Source records:
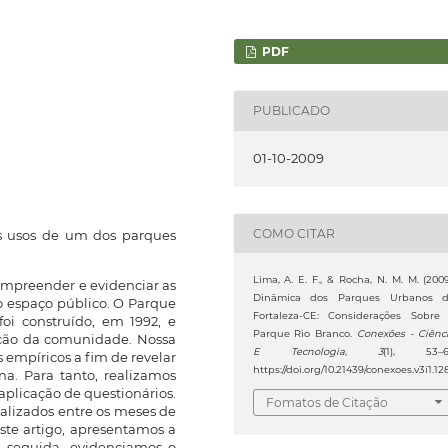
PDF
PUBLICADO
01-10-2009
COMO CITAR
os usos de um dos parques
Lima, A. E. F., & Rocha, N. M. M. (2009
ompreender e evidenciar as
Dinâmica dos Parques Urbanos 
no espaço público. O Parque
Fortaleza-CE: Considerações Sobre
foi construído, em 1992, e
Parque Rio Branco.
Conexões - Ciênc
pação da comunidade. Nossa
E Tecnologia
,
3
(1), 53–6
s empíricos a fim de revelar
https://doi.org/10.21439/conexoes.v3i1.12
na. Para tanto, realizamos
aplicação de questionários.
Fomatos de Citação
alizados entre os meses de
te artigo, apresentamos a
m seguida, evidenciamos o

...

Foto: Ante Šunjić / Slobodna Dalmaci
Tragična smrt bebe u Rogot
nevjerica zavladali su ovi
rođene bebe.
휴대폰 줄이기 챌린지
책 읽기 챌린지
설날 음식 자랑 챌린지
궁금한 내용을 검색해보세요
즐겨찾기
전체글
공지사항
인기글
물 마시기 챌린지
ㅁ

Your instructions: Could you retype exactly the lines above, starting at the line that contains "Dinâmica dos Parques Urbanos" and ending at the line that contains "m seguida, evidenciamos o", and nothing more?

Task answer:
Dinâmica dos Parques Urbanos 
no espaço público. O Parque
Fortaleza-CE: Considerações Sobre
foi construído, em 1992, e
Parque Rio Branco.
Conexões - Ciênc
pação da comunidade. Nossa
E Tecnologia
,
3
(1), 53–6
s empíricos a fim de revelar
https://doi.org/10.21439/conexoes.v3i1.12
na. Para tanto, realizamos
aplicação de questionários.
Fomatos de Citação
alizados entre os meses de
te artigo, apresentamos a
m seguida, evidenciamos o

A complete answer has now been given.